Granted, an America without slavery would not have developed the lowland Deep South as rapidly as it did, much as Florida south of the panhandle was largely empty until the 20th century. For example, Miami was not incorporated until 1896, at which point it was estimated that only 1,800 souls resided in the area. In 1900, barely a half million people lived in the entire state of Florida, compared with 21 million today.
And yet, the failure of Americans to do much with the bulk of the Florida peninsula until the 20th century does not loom depressingly in contemporary thinking.
Similarly, if the cotton belt centered on Mississippi and Alabama had taken a few more generations to develop due to the requirement to either pay free white workers high enough wages or to develop better technology that could do without them, I doubt if Americans in our alternative 2019 would lament this history any more than Americans today mourn all the oranges that weren’t grown in Florida in the 19th century.
The political implications of no slavery would have been profound.
Without slavery, there would have been much less to fight over, so no catastrophic Civil War. (The latest estimate is it killed 750,000 Americans.)
Plus, the Southern states would have been politically dominated by uplanders rather than by lowland plantation patricians, e.g., more nationalists like Andrew Jackson and Sam Houston and fewer secessionists like John C. Calhoun and Jefferson Davis, so secession over lesser questions like tariffs would have been unlikely.
After the Southern states walked out of Congress in 1861, the Republicans passed a package of measures that had long been blocked by Southern planter power, such as a high tariff to protect infant industries, internal improvements including the transcontinental railroad, land grant universities, and free land for homesteaders. Without a slave economy, Southern politicians would have been less opposed to these productive measures and would instead have bargained to get their fair share.
And without slavery to impose an aristocratic tone on Southern society, mechanically ingenious southrons would likely have made better use of their abundant natural resources, such as waterpower. In our world, unfortunately, although the South had the tallest mountains in the eastern United States, it developed far fewer water-powered mills than did the North. Physicist Gregory Cochran estimates that by 1840 the enterprising North enjoyed about eight times as much horsepower from water wheels as the South possessed in slaves.
After the Civil War, the former slave regions went through a long economic and psychological depression, perhaps until WWII and air conditioning revived the region. In contrast, Texas (at least the majority of the state west of where the cotton belt petered out) boomed.
Without slavery, the economic culture of the Southeast in late 19th and early 20th centuries would have been less patrician, less downcast, much less obsessed by race, and more like Texas: brash, optimistic, and dynamic.

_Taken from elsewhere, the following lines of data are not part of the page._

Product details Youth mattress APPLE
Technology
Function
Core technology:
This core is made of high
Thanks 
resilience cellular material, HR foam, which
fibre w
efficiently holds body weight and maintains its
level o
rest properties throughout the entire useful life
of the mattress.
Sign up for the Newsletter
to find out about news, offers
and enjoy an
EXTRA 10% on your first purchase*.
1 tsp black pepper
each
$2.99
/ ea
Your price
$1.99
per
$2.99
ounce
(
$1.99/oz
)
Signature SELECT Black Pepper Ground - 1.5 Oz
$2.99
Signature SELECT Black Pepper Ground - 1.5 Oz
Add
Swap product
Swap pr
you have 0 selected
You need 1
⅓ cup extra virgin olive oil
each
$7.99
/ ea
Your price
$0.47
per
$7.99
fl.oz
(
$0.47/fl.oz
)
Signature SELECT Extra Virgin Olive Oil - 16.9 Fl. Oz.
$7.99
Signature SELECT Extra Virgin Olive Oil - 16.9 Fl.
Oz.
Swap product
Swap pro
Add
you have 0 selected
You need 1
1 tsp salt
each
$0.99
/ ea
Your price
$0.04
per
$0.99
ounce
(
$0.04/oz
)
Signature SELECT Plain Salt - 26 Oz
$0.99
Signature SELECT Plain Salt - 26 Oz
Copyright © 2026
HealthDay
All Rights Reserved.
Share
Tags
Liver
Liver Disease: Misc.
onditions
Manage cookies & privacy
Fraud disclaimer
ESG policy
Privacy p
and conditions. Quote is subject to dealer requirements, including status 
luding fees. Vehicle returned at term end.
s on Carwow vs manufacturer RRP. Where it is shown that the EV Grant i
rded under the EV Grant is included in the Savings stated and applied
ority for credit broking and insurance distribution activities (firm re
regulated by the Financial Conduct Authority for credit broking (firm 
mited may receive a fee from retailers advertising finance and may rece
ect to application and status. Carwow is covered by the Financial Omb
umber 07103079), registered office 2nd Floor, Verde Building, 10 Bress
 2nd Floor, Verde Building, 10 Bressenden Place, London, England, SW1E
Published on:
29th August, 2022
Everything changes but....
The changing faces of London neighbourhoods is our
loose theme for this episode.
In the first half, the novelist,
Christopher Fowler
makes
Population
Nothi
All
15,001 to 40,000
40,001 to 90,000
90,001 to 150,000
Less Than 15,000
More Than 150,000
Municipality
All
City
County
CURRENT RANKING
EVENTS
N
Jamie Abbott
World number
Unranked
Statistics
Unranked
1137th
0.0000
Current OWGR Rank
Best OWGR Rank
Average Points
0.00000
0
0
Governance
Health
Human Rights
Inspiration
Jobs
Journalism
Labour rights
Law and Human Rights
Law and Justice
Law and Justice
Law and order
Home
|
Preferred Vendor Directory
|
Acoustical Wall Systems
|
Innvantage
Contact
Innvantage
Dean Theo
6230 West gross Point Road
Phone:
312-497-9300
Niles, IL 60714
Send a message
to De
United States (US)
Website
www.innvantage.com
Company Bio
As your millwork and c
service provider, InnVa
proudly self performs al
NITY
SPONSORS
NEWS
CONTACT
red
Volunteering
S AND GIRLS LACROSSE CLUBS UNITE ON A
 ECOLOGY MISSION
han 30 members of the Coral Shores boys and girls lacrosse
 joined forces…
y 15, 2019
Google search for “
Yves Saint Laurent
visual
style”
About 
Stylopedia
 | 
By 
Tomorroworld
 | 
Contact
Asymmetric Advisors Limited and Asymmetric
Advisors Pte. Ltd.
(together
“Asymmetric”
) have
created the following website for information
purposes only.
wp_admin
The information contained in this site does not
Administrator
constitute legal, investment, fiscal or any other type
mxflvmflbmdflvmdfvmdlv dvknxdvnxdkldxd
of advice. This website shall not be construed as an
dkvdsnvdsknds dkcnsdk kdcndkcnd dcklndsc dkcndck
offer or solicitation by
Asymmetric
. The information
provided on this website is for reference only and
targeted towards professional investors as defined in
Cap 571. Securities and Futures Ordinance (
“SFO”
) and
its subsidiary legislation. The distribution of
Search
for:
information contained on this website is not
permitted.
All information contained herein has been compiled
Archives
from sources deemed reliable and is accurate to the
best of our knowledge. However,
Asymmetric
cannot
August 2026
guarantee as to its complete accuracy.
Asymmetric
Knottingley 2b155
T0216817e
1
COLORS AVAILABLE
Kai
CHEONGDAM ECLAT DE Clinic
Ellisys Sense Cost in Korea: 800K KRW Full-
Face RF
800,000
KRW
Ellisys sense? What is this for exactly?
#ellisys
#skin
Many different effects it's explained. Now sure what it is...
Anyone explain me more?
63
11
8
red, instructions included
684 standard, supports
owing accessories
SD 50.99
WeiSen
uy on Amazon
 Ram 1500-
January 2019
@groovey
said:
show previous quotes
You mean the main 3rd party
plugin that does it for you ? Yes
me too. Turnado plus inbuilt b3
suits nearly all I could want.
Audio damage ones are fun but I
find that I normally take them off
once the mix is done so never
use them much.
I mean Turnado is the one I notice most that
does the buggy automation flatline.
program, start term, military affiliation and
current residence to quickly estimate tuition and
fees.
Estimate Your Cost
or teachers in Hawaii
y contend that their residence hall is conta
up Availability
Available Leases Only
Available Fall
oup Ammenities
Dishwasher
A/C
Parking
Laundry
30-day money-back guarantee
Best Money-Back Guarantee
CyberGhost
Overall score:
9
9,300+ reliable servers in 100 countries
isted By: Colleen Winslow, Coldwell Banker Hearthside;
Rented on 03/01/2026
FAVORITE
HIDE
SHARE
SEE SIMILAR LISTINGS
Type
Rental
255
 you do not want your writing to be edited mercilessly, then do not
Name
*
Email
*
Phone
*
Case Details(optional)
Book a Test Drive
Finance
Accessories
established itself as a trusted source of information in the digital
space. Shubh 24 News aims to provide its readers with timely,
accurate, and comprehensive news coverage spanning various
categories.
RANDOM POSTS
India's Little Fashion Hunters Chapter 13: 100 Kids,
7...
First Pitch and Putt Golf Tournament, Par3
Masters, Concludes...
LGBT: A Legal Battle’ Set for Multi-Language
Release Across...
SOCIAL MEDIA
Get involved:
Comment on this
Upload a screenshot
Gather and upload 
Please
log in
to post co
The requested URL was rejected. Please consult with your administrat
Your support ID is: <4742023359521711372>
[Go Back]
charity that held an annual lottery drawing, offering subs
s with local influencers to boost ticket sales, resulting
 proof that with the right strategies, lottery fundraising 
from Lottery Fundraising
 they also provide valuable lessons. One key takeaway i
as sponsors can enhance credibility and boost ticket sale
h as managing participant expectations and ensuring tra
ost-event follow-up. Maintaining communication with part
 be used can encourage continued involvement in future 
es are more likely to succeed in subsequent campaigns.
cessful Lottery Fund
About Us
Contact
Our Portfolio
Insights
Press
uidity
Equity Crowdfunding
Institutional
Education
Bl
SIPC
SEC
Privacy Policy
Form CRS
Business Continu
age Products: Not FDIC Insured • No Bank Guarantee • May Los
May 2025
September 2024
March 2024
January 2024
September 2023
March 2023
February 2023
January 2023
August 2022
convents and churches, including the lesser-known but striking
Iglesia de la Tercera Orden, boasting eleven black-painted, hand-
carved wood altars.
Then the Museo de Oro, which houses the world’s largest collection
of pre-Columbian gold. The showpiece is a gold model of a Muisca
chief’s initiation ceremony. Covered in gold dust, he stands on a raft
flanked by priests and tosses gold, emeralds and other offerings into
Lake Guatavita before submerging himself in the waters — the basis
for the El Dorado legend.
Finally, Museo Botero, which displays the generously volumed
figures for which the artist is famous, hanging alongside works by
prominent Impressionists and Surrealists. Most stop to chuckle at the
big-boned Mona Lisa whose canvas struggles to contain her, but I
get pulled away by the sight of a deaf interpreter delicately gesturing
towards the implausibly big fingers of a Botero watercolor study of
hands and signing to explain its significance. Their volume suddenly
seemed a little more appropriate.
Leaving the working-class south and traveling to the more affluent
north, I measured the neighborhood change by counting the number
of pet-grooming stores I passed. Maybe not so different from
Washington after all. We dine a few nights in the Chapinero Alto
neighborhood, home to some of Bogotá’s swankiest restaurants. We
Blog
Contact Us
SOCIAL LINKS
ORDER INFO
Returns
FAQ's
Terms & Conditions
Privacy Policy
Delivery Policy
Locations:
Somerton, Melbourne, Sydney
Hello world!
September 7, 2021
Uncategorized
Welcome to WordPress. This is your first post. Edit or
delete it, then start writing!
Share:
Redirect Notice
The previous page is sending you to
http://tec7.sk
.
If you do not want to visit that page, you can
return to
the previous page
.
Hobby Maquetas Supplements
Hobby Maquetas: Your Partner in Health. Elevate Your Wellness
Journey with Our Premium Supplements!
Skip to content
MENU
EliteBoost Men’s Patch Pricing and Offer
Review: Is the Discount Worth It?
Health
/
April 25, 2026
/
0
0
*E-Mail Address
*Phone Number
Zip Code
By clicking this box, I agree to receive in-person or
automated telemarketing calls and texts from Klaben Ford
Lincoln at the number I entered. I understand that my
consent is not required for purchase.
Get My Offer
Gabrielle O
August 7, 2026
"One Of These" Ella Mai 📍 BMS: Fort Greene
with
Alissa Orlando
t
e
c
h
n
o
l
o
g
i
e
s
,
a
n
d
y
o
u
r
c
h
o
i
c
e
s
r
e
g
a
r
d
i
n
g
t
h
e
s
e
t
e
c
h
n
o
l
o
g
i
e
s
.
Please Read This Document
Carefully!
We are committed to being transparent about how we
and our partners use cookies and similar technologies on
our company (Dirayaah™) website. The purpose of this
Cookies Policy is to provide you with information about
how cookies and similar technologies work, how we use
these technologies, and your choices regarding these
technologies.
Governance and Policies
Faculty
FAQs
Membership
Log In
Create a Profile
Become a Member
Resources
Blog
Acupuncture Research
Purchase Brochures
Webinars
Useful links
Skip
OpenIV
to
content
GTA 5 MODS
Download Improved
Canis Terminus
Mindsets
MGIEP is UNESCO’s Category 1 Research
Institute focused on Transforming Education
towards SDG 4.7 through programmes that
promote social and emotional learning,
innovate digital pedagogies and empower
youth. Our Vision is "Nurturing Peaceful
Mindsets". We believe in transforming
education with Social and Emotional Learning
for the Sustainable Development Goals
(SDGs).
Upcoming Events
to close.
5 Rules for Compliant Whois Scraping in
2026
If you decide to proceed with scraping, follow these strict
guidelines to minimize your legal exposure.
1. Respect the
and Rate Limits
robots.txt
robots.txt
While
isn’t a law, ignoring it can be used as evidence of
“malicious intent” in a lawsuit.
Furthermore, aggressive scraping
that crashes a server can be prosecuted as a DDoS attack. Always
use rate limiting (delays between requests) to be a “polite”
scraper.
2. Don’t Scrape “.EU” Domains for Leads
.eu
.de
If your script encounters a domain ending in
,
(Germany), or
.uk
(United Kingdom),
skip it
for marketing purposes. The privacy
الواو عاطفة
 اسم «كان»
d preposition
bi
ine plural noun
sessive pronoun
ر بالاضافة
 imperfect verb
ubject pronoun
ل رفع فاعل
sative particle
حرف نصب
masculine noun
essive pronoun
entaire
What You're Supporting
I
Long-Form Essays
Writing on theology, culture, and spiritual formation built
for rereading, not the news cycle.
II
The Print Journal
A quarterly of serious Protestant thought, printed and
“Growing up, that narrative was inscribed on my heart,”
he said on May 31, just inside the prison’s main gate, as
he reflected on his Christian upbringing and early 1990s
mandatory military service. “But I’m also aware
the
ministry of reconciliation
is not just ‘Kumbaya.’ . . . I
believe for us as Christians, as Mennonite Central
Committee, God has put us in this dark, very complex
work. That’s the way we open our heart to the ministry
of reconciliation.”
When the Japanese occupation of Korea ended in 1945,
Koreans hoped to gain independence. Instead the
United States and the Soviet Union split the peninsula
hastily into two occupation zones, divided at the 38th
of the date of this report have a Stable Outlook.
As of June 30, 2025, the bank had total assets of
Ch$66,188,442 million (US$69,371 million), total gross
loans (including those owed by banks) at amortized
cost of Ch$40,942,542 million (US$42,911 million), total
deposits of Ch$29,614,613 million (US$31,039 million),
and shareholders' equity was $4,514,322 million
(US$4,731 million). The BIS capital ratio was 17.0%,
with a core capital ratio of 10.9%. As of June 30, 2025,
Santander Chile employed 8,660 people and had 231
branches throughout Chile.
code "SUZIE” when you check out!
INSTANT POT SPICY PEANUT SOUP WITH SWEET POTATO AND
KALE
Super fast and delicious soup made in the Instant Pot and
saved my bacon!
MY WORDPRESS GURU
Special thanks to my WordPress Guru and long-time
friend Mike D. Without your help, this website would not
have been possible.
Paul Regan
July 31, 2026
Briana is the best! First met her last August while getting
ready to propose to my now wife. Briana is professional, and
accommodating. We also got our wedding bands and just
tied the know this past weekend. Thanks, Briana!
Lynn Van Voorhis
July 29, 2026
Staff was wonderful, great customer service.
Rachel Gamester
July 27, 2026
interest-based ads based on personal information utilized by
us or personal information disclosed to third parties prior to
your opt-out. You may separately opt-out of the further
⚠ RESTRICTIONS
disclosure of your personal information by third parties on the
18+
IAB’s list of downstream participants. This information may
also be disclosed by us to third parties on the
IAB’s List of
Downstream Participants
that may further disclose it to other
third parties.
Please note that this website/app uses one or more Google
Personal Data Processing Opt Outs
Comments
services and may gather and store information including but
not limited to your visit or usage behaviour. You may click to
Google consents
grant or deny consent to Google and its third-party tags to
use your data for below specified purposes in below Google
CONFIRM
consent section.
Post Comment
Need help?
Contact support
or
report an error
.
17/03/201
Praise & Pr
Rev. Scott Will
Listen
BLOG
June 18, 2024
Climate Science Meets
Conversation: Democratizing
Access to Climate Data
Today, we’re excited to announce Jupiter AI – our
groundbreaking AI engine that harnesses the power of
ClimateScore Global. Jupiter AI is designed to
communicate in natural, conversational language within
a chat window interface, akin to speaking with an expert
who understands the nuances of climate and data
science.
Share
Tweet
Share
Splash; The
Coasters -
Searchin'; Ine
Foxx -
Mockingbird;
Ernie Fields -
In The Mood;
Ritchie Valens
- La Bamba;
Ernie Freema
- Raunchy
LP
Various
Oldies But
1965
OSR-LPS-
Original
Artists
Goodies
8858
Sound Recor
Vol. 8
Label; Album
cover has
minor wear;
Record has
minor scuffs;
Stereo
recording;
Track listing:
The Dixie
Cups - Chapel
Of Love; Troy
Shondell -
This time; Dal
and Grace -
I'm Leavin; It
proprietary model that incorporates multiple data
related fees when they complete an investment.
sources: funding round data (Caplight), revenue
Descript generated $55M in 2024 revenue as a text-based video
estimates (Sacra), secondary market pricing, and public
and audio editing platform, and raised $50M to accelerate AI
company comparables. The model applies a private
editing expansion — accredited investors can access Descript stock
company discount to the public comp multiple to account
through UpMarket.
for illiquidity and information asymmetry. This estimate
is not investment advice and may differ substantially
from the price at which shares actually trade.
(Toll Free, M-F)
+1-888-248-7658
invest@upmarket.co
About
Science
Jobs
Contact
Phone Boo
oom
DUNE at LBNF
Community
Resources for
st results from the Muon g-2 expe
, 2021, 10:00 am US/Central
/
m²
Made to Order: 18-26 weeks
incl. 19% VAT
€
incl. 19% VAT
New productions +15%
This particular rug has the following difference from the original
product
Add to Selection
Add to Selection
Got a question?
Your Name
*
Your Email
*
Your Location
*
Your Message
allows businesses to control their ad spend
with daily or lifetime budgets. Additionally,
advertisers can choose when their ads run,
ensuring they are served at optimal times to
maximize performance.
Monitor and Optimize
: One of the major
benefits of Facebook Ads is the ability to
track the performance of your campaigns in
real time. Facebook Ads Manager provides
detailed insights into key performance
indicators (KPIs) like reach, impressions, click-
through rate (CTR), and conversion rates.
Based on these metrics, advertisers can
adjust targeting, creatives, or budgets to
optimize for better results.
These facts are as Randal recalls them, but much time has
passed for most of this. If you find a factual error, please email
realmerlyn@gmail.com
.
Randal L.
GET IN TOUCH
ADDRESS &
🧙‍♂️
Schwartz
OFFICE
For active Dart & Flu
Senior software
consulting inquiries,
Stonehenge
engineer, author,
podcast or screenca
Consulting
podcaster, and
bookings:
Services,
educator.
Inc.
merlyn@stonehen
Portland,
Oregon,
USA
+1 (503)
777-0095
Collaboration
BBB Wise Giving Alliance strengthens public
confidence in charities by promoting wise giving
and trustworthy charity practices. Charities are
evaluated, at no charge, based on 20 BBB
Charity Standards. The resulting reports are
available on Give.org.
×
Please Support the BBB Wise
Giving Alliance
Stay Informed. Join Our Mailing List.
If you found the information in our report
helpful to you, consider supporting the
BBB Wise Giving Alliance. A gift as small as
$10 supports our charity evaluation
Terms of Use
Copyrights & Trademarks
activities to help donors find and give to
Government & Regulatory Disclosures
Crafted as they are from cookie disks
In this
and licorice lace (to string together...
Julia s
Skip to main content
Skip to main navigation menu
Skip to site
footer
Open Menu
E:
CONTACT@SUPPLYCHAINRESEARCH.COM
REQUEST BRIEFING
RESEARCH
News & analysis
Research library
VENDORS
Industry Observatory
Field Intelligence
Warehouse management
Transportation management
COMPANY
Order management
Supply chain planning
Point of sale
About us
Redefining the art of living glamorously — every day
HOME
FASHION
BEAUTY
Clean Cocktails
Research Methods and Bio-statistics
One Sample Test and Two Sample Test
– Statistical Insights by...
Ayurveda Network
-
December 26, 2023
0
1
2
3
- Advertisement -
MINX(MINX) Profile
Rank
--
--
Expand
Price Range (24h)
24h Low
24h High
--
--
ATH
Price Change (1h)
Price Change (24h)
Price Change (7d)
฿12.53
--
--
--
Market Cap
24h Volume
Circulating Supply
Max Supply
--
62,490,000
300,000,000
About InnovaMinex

Australia, the Lucky Country, provides another model for how people from the British Isles could build a prosperous country in a warm climate without slavery (other than their shameful use of slaves in the sugar industry).
Granted, Australian history is strikingly lacking in drama: One history book I read emphasized that Australia’s great contribution to human happiness has been the invention of the two-day weekend. But having Saturday as well as Sunday off is a good thing, the kind of innovation you devise when you don’t have many workers so you have to make life better for them.
All in all, an America without slaves sounds like an improvement.